§ AIM OF THE TASK
Please repeat the entries exactly as they appear and omit any images.

(Stored data)

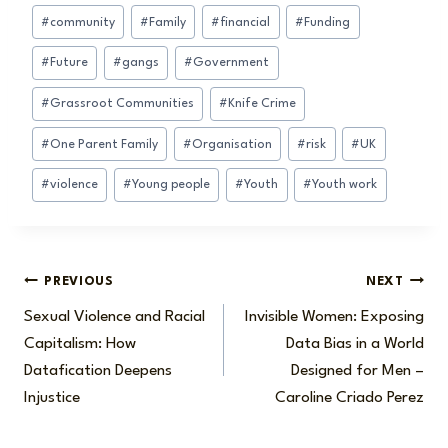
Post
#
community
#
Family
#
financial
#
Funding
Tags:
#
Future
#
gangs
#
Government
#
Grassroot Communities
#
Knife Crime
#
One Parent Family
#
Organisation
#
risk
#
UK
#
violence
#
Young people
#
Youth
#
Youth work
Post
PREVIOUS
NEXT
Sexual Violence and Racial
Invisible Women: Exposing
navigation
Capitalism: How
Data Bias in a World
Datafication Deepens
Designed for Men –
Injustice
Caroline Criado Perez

§ RESULT OF THE EXERCISE
Post
#
community
#
Family
#
financial
#
Funding
Tags:
#
Future
#
gangs
#
Government
#
Grassroot Communities
#
Knife Crime
#
One Parent Family
#
Organisation
#
risk
#
UK
#
violence
#
Young people
#
Youth
#
Youth work
Post
PREVIOUS
NEXT
Sexual Violence and Racial
Invisible Women: Exposing
navigation
Capitalism: How
Data Bias in a World
Datafication Deepens
Designed for Men –
Injustice
Caroline Criado Perez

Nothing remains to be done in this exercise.